Her ne kadar, taraf tanıkları doğrudan olaya şahitlik etmiş kişiler olmayıp tek başına tanık anlatımları ile sonuca gidilemese de, davacının toplam 11 sayfadan oluşan savunması ve davacı tarafça sunulan mesaj ve mail içerikleri ve fesih bildiriminde gösterilen sebepler ile birlikte değerlendirildiğinde, yaşanan bu olaylara davacının davranışının sebep olduğu, olayların işyerinde huzursuzluğa yol açtığı ve işleyişi bozduğu açıktır. Kaldı ki, mahkemece, olay ve deliller tartışılmamış, olayın neden geçerli fesih nedeni oluşturmadığı gerekçelendirilmemiş, sadece davalının olayları ispat edemediği şeklinde soyut bir gerekçe ile karar verilmiştir. Oysa, dosya kapsamına göre işveren açısından bu ilişkinin yürütülmesinin çekilmez hale geldiği toplanan deliller ile sabittir. Feshin biçimsel koşullarına da uyulduğu görülmektedir.
Bu nedenlerle, feshin işçinin davranışlarından kaynaklanan geçerli nedene dayandığı, davalı işverenin biçimsel koşullara uygun şekilde iş akdini feshettiği görüldüğünden, mahkemece davanın reddi yerine kabulüne karar verilmesi hatalıdır.

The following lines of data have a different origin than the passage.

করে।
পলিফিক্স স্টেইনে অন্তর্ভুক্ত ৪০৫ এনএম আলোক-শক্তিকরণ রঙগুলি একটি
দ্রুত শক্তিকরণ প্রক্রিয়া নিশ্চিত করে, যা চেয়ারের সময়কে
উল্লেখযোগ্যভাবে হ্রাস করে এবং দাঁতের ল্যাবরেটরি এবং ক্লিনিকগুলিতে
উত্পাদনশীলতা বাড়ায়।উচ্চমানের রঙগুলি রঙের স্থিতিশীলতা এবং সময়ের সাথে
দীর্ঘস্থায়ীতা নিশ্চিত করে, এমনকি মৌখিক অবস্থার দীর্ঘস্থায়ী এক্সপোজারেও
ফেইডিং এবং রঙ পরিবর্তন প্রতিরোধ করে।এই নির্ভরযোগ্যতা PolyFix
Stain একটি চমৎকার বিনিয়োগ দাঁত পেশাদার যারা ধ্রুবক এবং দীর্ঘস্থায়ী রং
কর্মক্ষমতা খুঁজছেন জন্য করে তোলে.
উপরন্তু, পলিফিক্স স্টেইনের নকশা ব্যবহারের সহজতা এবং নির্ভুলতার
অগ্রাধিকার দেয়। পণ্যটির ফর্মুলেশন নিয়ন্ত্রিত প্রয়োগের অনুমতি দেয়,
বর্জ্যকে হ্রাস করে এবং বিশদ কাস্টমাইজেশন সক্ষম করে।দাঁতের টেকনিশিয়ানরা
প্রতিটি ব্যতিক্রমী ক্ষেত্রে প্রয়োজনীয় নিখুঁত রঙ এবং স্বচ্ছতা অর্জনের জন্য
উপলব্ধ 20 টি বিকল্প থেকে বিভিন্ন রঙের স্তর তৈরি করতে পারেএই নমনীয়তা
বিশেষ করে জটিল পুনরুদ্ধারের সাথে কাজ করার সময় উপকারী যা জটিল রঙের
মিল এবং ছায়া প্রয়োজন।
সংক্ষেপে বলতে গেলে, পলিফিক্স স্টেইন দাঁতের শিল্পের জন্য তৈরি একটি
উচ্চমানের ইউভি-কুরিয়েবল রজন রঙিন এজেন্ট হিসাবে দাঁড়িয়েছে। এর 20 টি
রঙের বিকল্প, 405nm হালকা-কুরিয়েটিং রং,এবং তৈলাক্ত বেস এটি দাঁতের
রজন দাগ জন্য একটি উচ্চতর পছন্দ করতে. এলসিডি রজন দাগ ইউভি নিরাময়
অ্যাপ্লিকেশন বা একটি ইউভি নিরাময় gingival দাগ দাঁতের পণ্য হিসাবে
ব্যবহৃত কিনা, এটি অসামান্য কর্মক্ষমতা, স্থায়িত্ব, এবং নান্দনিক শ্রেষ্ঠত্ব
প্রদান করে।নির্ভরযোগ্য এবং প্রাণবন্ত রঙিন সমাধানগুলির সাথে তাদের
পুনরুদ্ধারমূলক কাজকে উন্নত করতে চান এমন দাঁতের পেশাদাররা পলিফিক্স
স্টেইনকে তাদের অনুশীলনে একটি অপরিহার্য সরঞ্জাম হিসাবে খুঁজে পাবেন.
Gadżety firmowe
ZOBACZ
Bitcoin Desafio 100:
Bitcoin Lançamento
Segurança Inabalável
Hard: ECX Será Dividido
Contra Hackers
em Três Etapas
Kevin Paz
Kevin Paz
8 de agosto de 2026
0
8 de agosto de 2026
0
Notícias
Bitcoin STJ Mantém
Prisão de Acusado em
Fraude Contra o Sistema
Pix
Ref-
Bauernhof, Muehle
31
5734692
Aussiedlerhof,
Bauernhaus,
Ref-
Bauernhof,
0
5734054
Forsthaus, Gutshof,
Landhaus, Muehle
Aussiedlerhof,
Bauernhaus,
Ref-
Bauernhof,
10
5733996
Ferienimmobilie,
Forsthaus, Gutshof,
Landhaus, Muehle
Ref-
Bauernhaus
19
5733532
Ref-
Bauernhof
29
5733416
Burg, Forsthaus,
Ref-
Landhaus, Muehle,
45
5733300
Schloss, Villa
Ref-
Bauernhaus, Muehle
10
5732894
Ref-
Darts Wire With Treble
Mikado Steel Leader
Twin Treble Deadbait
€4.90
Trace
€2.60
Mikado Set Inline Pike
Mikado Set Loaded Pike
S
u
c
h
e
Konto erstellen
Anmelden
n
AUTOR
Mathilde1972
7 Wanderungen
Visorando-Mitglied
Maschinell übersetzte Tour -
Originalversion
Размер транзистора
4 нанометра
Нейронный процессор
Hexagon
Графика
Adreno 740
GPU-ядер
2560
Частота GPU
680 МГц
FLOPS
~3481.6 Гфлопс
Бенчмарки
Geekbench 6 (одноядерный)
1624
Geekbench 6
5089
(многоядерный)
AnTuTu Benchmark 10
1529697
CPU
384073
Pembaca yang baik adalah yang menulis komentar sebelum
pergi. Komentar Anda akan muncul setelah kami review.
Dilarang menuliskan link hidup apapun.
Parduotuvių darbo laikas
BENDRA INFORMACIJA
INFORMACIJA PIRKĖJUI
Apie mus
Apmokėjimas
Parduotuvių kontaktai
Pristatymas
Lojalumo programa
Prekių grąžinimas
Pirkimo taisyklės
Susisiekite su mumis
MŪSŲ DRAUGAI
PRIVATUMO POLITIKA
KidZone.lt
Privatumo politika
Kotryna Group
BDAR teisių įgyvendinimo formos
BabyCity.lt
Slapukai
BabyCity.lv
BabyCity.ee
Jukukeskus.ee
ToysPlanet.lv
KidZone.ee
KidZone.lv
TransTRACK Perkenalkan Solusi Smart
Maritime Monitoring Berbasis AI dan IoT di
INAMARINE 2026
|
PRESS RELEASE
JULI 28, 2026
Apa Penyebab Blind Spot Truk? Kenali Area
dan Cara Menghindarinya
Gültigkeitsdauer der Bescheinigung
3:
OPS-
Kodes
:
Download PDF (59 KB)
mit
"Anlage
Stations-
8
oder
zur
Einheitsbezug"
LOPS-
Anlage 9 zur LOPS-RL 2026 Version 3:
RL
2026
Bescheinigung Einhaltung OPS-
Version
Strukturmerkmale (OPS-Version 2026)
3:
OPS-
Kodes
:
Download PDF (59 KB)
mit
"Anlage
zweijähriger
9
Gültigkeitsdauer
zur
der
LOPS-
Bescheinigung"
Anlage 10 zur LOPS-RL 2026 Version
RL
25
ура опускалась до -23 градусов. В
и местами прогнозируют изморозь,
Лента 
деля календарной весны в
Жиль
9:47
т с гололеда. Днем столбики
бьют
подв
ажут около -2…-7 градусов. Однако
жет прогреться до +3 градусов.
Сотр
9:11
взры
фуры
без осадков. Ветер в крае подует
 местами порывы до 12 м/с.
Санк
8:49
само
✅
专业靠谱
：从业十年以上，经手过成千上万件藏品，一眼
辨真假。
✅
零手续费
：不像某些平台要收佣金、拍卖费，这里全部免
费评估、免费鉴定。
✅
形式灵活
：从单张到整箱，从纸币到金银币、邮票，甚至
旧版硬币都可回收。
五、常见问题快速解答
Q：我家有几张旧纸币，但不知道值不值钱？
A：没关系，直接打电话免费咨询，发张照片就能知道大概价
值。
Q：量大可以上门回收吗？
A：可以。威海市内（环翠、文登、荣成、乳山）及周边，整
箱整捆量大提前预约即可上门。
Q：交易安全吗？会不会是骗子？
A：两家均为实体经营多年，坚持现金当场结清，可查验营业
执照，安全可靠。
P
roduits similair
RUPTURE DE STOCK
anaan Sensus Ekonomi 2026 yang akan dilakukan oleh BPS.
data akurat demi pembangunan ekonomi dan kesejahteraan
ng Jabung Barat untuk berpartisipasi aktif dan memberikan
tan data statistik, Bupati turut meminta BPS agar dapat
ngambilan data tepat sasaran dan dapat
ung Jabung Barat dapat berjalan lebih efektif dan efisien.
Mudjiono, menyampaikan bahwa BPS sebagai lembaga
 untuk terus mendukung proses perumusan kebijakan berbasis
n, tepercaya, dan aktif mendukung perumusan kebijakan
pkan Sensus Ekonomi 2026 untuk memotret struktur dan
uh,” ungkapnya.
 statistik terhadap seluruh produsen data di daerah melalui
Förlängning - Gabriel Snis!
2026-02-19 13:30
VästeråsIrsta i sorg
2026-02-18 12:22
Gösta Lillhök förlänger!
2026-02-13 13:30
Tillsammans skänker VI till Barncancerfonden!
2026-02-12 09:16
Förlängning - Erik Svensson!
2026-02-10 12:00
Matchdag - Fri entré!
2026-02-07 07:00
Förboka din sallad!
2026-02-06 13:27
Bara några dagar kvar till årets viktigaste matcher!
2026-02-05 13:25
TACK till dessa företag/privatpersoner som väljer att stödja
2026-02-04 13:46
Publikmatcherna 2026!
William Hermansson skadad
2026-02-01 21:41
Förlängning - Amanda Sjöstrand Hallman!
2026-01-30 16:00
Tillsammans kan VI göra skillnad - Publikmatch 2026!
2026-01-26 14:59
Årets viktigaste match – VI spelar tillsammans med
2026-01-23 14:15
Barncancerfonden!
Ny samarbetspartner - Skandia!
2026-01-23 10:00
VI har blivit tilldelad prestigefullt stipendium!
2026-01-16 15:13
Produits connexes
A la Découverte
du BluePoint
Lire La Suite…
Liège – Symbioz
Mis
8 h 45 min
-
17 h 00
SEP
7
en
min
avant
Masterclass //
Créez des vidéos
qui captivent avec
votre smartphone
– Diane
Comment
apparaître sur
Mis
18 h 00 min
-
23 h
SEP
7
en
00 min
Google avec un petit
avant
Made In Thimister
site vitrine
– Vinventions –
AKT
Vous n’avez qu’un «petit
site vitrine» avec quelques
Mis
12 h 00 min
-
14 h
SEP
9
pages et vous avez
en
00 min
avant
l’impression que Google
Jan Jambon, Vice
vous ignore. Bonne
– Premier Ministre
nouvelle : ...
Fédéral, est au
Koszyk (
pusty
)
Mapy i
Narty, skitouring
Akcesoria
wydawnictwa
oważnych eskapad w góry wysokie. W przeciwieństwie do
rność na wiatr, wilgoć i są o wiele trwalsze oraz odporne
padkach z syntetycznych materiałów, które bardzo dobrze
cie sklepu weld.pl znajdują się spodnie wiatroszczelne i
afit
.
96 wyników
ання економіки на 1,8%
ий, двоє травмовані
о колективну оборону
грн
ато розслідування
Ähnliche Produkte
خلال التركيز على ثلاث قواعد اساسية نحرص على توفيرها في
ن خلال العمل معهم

4857 sayılı İş Yasasının 20/3.maddesi uyarınca Dairemizce aşağıdaki şekilde karar verilmiştir.
HÜKÜM: Yukarıda açıklanan gerekçe ile;
1-Mahkemenin kararının BOZULARAK ORTADAN KALDIRILMASINA,
2-Davacı tarafından açılan davanın REDDİNE,
2-Alınması gerekli 29,20 TL karar ve ilam harcından 25,20 TL peşin harcın mahsubu ile bakiye 4.00 TL karar ve ilam harcının davacıdan alınarak Hazine’ye gelir kaydına,
3-Yargılama giderlerinin davacı üzerinde bırakılmasına,
5-Davalı tarafça yapılan Yargıtay’a geliş-dönüş dahil toplam 94,80 TL yargılama giderinin davacıdan alınarak davalıya verilmesine,
6-Karar tarihinde yürürlükte bulunan AAÜT’e göre 1.800,00 TL avukatlık ücretinin davacıdan alınarak davalıya verilmesine,
7-Artan delil ve gider avansının ilgilisine iadesine,
8-Peşin alınan temyiz harcının isteği halinde davalıya iadesine, 25/02/2016 tarihinde oybirliğiyle KESİN olarak karar verildi.